Every line from the one with "in Hinblick auf" through the end of the records below should be restated word for word, and nothing outside that span.

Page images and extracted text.
━━━

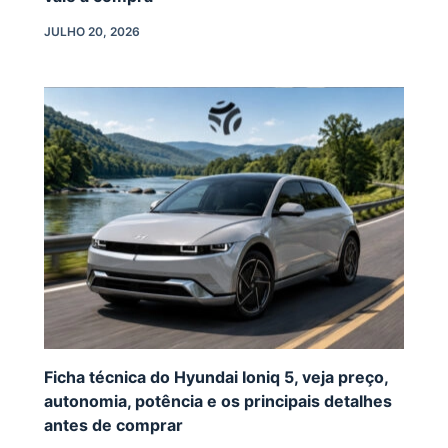
JULHO 20, 2026
Ficha técnica do Hyundai Ioniq 5, veja preço,
autonomia, potência e os principais detalhes
antes de comprar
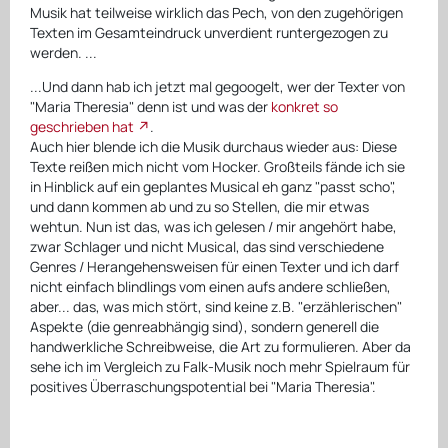
Musik hat teilweise wirklich das Pech, von den zugehörigen
Texten im Gesamteindruck unverdient runtergezogen zu
werden. ...
...Und dann hab ich jetzt mal gegoogelt, wer der Texter von
"Maria Theresia" denn ist und was der
konkret so
geschrieben hat
.
Auch hier blende ich die Musik durchaus wieder aus: Diese
Texte reißen mich nicht vom Hocker. Großteils fände ich sie
in Hinblick auf ein geplantes Musical eh ganz "passt scho",
und dann kommen ab und zu so Stellen, die mir etwas
wehtun. Nun ist das, was ich gelesen / mir angehört habe,
zwar Schlager und nicht Musical, das sind verschiedene
Genres / Herangehensweisen für einen Texter und ich darf
nicht einfach blindlings vom einen aufs andere schließen,
aber... das, was mich stört, sind keine z.B. "erzählerischen"
Aspekte (die genreabhängig sind), sondern generell die
handwerkliche Schreibweise, die Art zu formulieren. Aber da
sehe ich im Vergleich zu Falk-Musik noch mehr Spielraum für
positives Überraschungspotential bei "Maria Theresia".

━━━

OUTPUT FOR THIS EXERCISE.
in Hinblick auf ein geplantes Musical eh ganz "passt scho",
und dann kommen ab und zu so Stellen, die mir etwas
wehtun. Nun ist das, was ich gelesen / mir angehört habe,
zwar Schlager und nicht Musical, das sind verschiedene
Genres / Herangehensweisen für einen Texter und ich darf
nicht einfach blindlings vom einen aufs andere schließen,
aber... das, was mich stört, sind keine z.B. "erzählerischen"
Aspekte (die genreabhängig sind), sondern generell die
handwerkliche Schreibweise, die Art zu formulieren. Aber da
sehe ich im Vergleich zu Falk-Musik noch mehr Spielraum für
positives Überraschungspotential bei "Maria Theresia".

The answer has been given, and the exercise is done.